Former U.S. Defense Department chief complains he was discredited for reporting on UFO phenomenon

Former U.S. Defense Department chief Lue Elizondo says he was discredited for blowing the whistle on the UFO phenomenon.

Lue Elizondo, former director of the U.S. Defense Department’s Advanced Aerospace Threat Identification Program (AATIP), recently filed a complaint with the Pentagon Inspector General. In his 64-page complaint, he claims that because he broke the story about “unidentified flying objects” (UFOs), some Pentagon officials are trying to discredit him so that the government can continue to cover up the unexplained UFO phenomenon.

According to U.S. media outlet Politico, Elizondo told the Defense Department’s inspector general, “Several Internet bloggers were told …… that I was not in charge of AATIP and that AATIP was not involved in the study of unexplained aerial phenomena. As a result those bloggers started spreading the story and accused me of being a rumor monger.”

He also charged that another senior DoD official warned him that “I would tell people that you were crazy and that it could affect your security clearance.”

The Pentagon’s Flying Saucer Research Program will release a Defense Department report on flying saucer research at the end of June detailing everything the U.S. government has learned about UFOs, as Elizondo alleges his reputation has been discredited. This is required by the $2.3 trillion Communist Party virus (COVID-19) bill introduced in Congress last December. Pentagon officials have since acknowledged that footage of three UFOs harassing Navy ships off the coast of California was real.

Elizondo was outspoken about his position while at the Pentagon after retiring in 2017. His attorney told Politico that the main purpose of Elizondo’s complaint was to pressure the Pentagon to disclose the truth about the UFOs.

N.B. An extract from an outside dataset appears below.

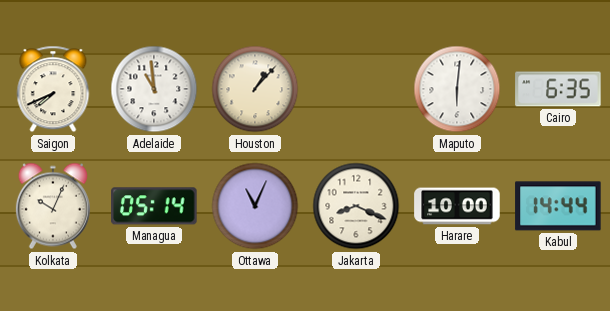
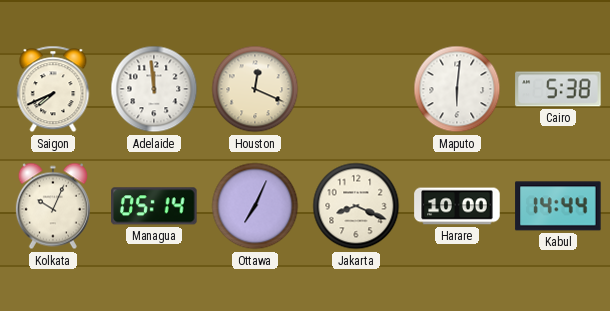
Adelaide: 10:59 -> 11:59
Houston: 1:07 -> 12:19
Cairo: 6:35 -> 5:38
Ottawa: 11:04 -> 7:04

Daniel Sheehan, Ellisando’s lawyer, said his client, Ellisando, complained, “No one seems to be taking this seriously. The different departments and different groups responsible for responding to this particular phenomenon …… they this are not communicating with each other either.”

Elizondo believes that the U.S. government’s report to Congress will present only the military’s known conclusions about flying saucers, an “interim report listing all the unknowns ……” rather than a heavyweight bombshell. But he warned that lawmakers should take the findings seriously. “They (UFOs) are still showing up and causing aviation disasters. They are intervening in aviation operations, and that’s dangerous,” Elizondo said.

In an exclusive interview with the New York Post last month, Elizondo described the real existence of flying saucers, their amazing capabilities, what the federal government knows but won’t tell the public, and how flying saucer technology could benefit humanity. He believes that flying saucers are real and that the advanced technology used in them far exceeds human technology.

Elizondo entered the DoD’s flying saucer program in 2008 and served as the project’s director from 2010 to 2017. He had access to DoD information on flying saucers at the time and was able to interview military witnesses who said they saw flying saucers on a daily basis.